▶ **WHAT TO PRODUCE**:
Beginning at the line that contains "riflescopes are all" and finishing at the line that contains "The Daily News Of Open Water", output the data below exactly. Include both end lines and no pictures.

(DATA RECORDS)

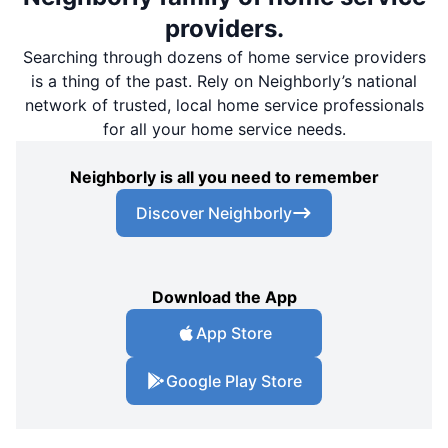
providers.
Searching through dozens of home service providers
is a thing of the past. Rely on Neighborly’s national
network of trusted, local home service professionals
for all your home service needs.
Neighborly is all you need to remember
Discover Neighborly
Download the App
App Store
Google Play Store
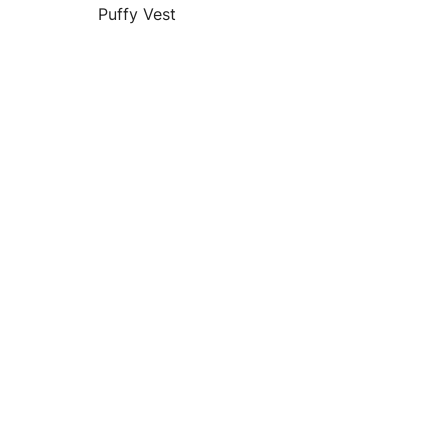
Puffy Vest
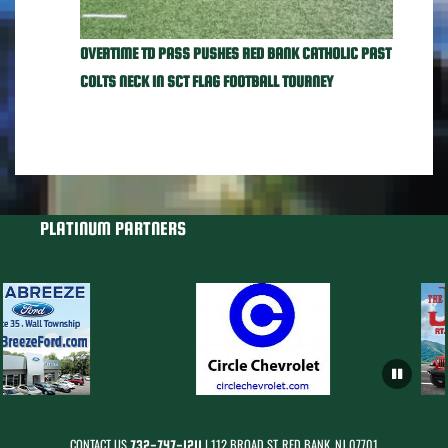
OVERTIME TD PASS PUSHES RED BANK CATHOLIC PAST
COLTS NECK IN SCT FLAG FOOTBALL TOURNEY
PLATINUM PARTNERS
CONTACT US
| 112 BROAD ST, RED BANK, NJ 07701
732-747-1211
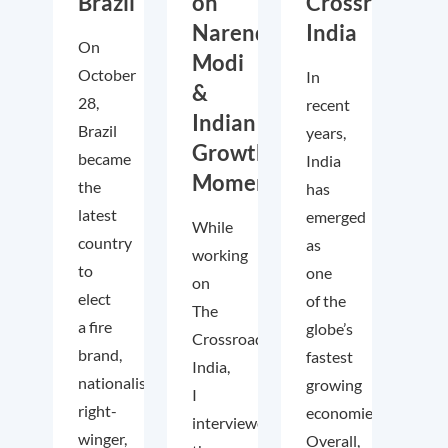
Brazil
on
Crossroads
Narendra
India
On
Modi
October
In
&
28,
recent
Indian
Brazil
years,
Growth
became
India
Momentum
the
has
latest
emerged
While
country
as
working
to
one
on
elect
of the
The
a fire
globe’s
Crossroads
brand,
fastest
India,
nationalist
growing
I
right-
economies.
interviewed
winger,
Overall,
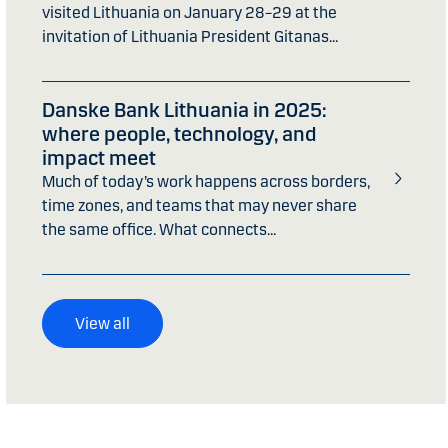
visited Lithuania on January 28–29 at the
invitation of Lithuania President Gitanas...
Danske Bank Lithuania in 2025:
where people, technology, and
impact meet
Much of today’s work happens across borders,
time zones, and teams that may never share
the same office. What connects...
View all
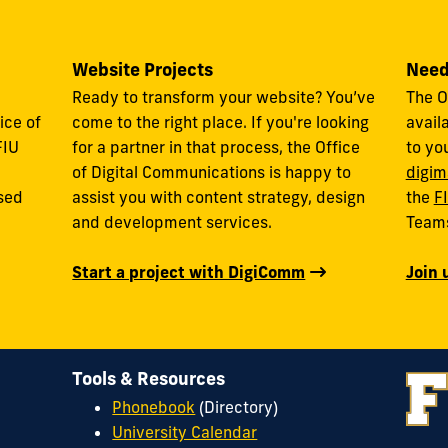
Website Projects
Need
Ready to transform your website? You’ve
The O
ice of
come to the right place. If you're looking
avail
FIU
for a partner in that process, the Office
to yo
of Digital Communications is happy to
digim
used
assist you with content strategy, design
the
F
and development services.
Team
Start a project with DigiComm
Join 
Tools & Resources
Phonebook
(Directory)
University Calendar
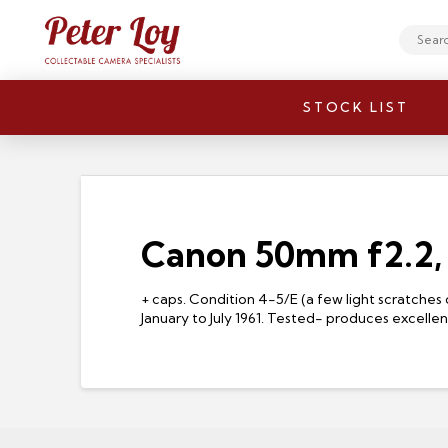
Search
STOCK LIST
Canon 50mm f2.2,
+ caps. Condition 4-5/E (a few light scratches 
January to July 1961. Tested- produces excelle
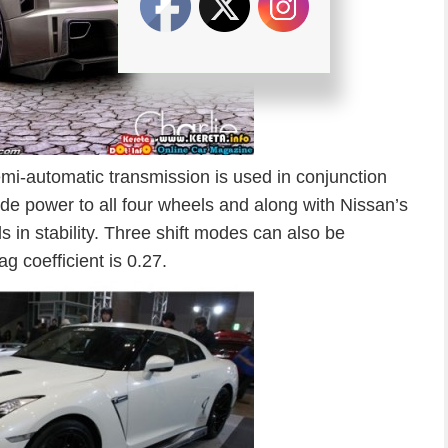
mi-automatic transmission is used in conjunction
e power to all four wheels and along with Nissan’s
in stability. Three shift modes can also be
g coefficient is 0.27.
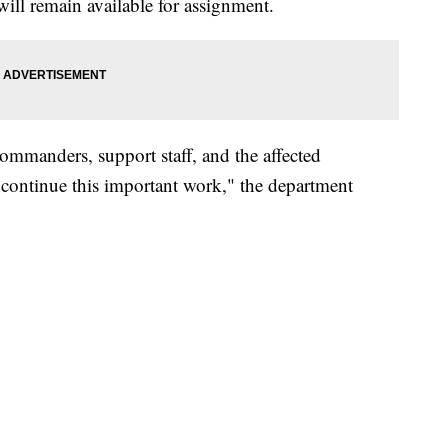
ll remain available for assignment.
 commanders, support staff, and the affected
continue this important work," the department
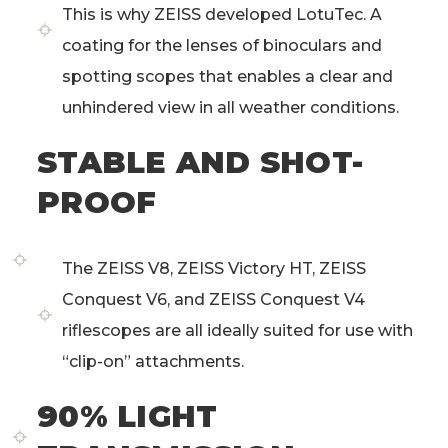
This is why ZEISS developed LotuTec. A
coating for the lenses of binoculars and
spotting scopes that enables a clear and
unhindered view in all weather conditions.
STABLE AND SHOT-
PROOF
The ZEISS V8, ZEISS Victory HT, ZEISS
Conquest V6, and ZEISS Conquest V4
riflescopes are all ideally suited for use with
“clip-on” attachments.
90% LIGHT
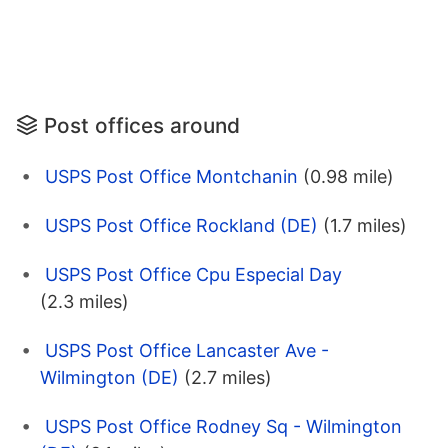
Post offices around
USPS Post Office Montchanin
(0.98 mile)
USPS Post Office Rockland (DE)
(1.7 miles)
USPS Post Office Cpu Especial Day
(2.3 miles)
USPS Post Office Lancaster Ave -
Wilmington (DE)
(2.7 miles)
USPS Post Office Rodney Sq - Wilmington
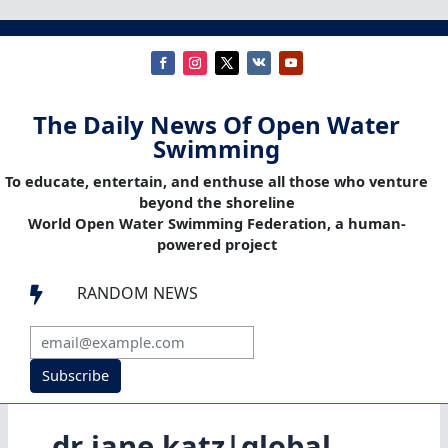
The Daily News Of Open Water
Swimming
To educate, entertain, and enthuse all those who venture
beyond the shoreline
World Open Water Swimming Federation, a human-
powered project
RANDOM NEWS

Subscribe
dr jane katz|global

(End DATA RECORDS)

▶ **ANSWER BOX**:
riflescopes are all ideally suited for use with
“clip-on” attachments.
90% LIGHT
Post offices around
USPS Post Office Montchanin
(0.98 mile)
USPS Post Office Rockland (DE)
(1.7 miles)
USPS Post Office Cpu Especial Day
(2.3 miles)
USPS Post Office Lancaster Ave -
Wilmington (DE)
(2.7 miles)
USPS Post Office Rodney Sq - Wilmington
The Daily News Of Open Water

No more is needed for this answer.